_WHAT YOU WILL DO_
In your copy, include every entry exactly as written but no pictures.

***** THE DATA

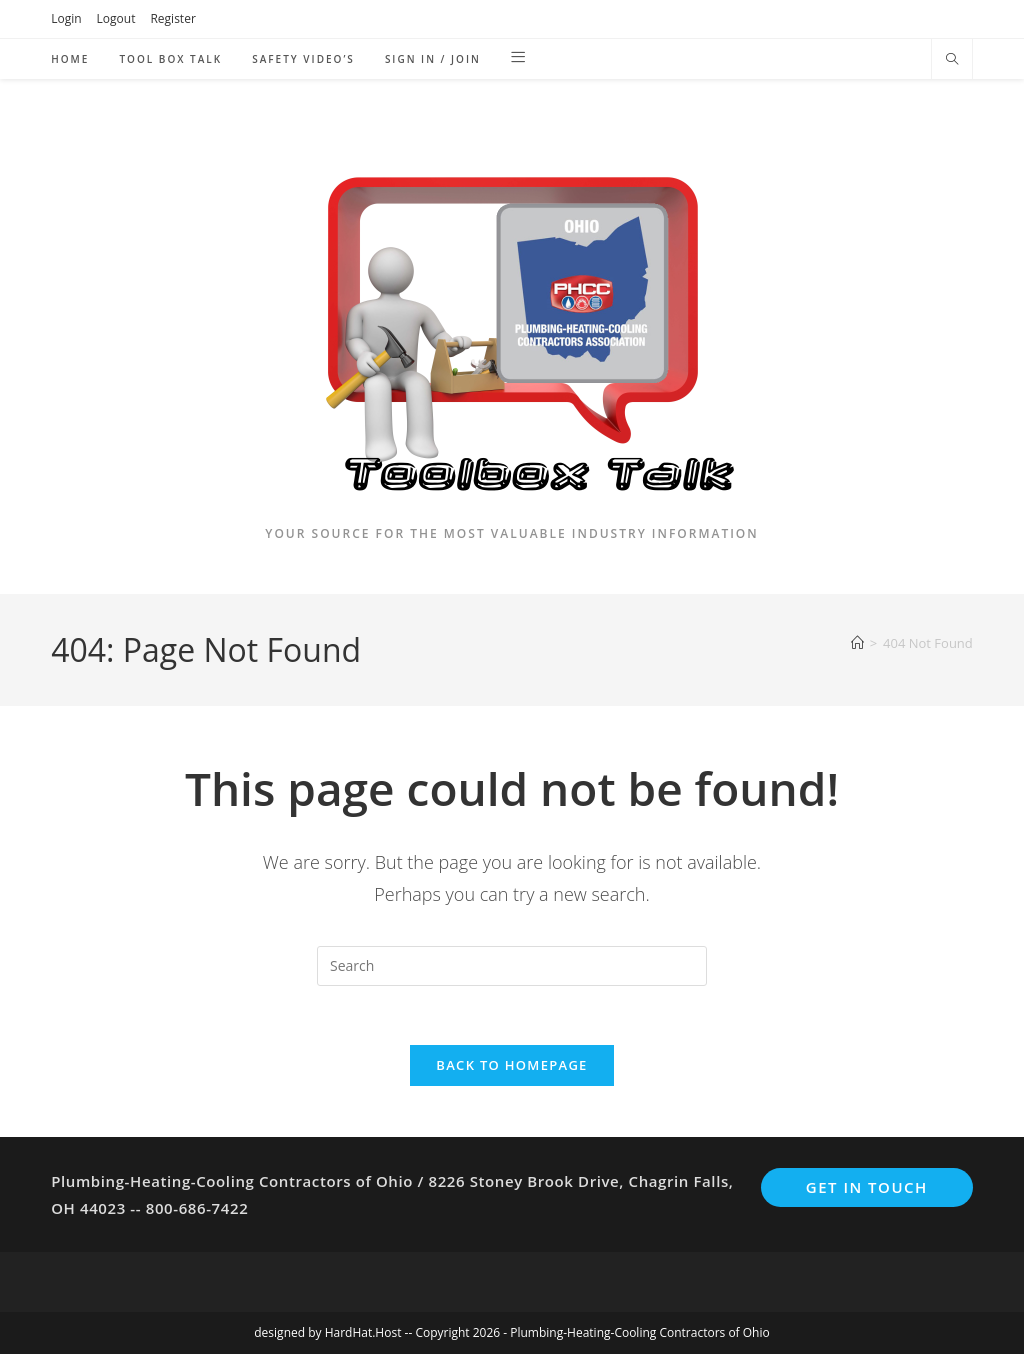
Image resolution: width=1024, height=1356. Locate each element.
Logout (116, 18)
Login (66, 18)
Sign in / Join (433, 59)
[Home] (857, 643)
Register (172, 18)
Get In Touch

**********

_TASK SOLUTION_
Image resolution: width=1024, height=1356. Locate each element.
Logout (116, 18)
Login (66, 18)
Sign in / Join (433, 59)
[Home] (857, 643)
Register (172, 18)
Get In Touch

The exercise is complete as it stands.